Medicare Advantage Plan (Part C)

Most (not all) Medicare Advantage plans have “Part D” which is prescription drug coverage built into the plan. A person’s prescriptions can be covered with these type of plans called Medicare Advantage Prescription Drug (MAPD). It’s important that you verify with your health insurance broker whether your very specific medications that are prescribed to you are covered under the health insurance plans’ “formulary” (this is a list of covered medications each insurance company will cover under their plans). You’ll pay different amounts with different plans. You’ll need a very knowledgeable broker to help you research this. Don’t just enroll into a plan without looking at ALL your plan options in Nevada. For example, one company prescription costs to you could be a couple hundred dollars compared to another company costs being $0.

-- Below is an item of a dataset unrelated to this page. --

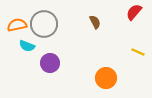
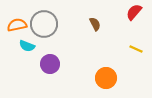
brown semicircle: moved 2 px down
yellow line: moved 2 px left, 3 px up
purple circle: moved 1 px down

Many Medicare Advantage (“MAPD”) plans have a $0 premium and some have a small premium. Medicare beneficiaries with these MAPD plans could still have out of pocket expenses like “co-pays“, “deductibles“ and “out of pocket maximums” too. Some MAPD plans are HMO while others are PPO. They generally will have a “Network” of doctors and hospitals. With HMO plans you’ll need to pick a primary doctor, called a PCP, and you’ll need a referral from your PCP to see specialists. With the PPO plans you are not required to pick a primary. You can see anyone you’d like to, provided they’ll bill the insurance plan, and when you see providers inside their network, you’ll pay less. Your out-of-pocket expenses are more on the PPO plans. It’s very important to compare these two types of plans. Also, if in one year you decide you want to try the HMO, you can switch during open enrollment. Or vice versa, if you have a PPO and want to cut your expenses and try an HMO, you can always switch during open enrollment.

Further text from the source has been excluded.